GIVEN INFORMATION Start Marker

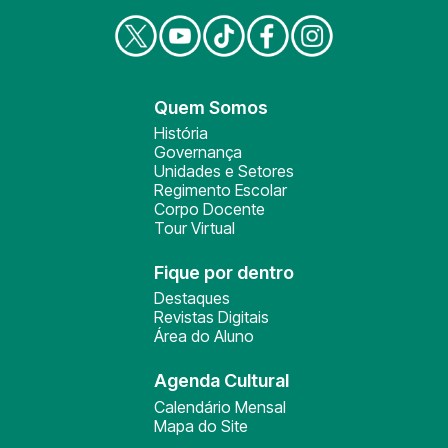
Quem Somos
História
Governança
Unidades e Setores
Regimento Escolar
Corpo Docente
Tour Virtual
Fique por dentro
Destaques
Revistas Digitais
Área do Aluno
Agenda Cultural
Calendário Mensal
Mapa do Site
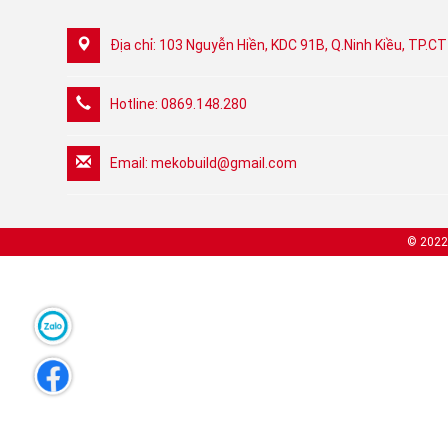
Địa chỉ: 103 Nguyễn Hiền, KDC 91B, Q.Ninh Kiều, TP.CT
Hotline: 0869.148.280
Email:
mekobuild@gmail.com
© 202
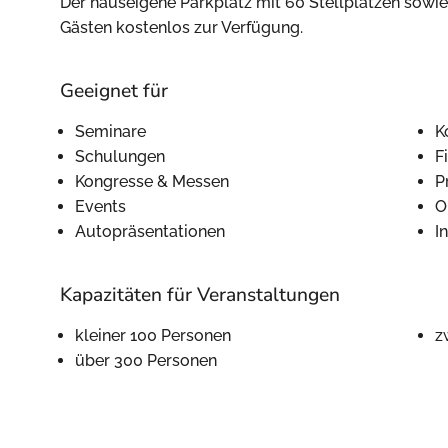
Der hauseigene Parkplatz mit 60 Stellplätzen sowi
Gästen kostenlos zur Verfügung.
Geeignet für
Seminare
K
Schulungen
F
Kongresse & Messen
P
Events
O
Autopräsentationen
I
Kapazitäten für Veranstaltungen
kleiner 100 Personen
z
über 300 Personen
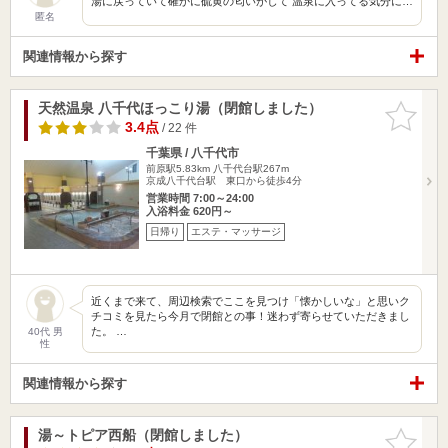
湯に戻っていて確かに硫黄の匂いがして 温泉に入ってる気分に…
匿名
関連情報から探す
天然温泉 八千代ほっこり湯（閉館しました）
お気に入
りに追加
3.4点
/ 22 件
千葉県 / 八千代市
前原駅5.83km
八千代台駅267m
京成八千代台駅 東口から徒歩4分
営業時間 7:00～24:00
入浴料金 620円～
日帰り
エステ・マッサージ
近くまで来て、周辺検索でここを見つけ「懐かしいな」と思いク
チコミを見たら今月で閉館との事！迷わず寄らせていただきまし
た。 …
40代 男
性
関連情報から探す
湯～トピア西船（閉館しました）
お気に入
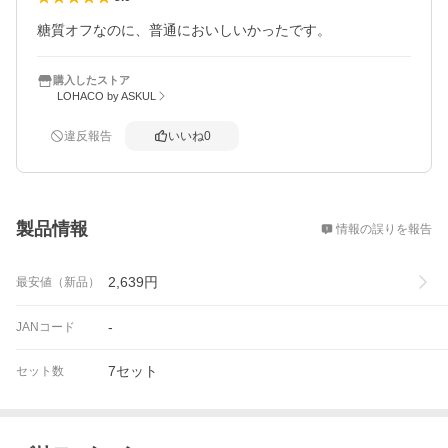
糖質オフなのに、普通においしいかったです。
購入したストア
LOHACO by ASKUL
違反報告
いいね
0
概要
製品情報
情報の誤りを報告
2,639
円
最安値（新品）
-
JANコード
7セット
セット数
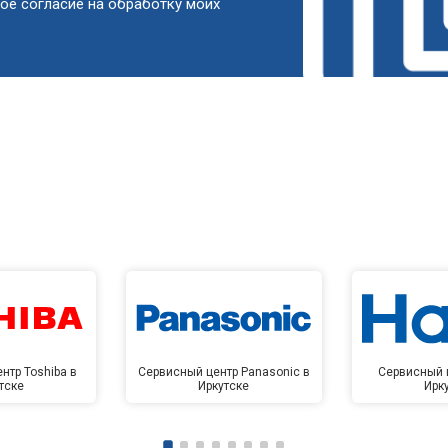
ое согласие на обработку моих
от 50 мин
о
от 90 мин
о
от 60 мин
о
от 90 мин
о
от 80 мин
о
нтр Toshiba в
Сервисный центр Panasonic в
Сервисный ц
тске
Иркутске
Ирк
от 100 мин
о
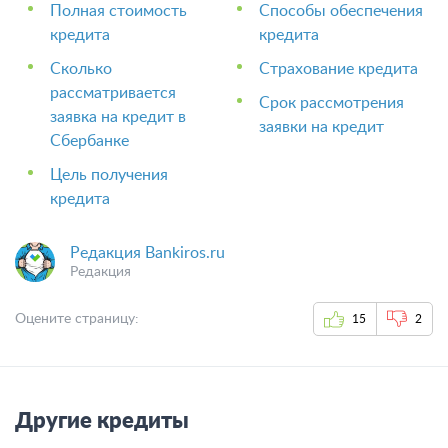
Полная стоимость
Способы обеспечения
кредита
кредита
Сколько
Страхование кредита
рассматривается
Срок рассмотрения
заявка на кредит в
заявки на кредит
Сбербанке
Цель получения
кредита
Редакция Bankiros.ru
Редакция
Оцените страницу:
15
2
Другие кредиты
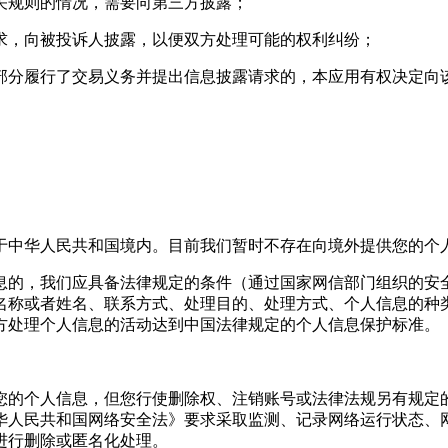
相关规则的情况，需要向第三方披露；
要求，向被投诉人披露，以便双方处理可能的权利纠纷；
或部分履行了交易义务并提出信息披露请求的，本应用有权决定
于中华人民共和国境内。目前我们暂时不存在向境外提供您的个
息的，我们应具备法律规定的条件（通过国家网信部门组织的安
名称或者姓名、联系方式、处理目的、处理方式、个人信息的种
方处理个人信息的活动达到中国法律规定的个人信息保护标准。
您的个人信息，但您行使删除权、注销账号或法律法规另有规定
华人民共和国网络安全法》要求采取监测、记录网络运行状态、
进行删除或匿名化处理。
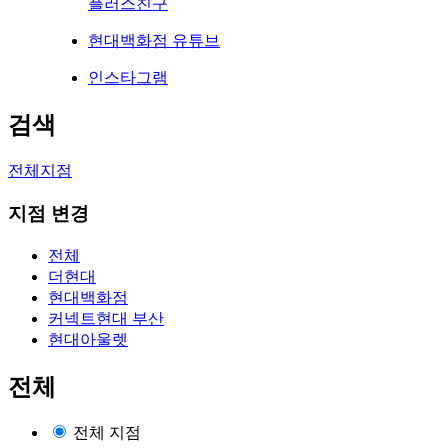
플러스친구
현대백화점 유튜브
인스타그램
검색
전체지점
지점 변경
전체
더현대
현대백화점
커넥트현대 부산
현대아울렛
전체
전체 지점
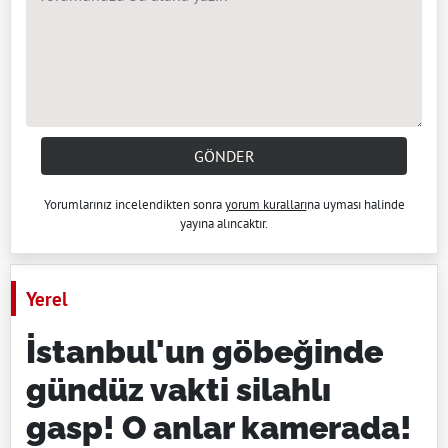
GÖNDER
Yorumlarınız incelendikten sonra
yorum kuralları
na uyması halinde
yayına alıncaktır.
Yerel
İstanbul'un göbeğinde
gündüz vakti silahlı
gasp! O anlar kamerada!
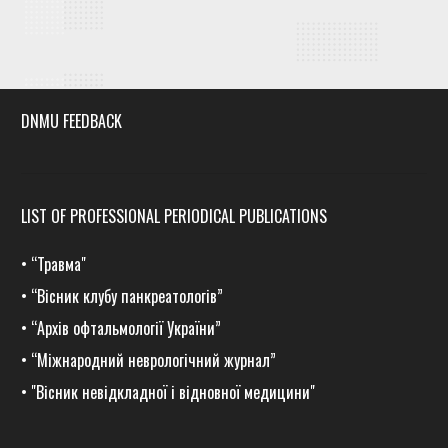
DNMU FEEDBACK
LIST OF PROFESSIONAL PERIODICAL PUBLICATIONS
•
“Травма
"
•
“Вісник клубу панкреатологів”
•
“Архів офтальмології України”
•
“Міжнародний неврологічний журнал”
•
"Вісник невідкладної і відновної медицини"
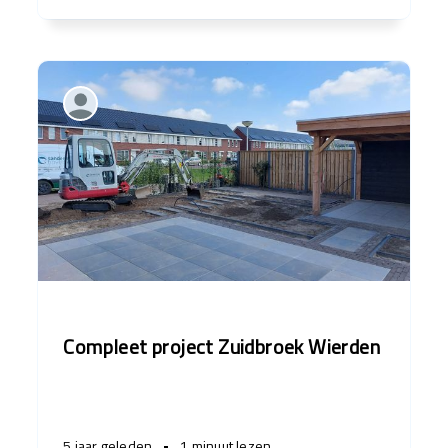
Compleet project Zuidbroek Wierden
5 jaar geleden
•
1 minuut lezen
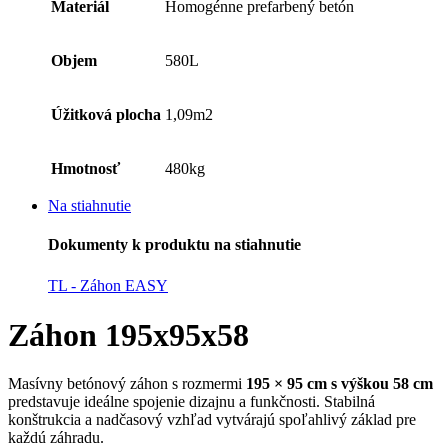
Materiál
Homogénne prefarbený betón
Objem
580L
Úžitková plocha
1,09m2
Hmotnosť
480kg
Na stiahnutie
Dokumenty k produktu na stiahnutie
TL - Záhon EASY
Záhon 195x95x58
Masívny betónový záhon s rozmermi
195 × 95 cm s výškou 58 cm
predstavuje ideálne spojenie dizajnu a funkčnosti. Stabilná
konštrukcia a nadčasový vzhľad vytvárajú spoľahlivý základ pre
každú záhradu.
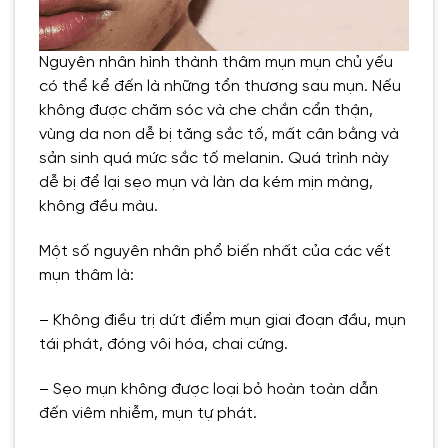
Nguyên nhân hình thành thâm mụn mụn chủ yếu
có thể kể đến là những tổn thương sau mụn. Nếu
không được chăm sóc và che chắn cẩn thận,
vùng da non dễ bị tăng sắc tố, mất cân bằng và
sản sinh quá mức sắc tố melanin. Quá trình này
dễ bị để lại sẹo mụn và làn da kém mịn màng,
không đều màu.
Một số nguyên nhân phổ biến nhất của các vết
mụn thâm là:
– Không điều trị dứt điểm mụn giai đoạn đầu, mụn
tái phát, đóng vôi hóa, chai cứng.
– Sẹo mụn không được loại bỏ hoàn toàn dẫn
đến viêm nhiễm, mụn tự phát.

GIVEN INFORMATION End Marker

A single number is the answer: how many lines of the material contain "Сервисный"?

2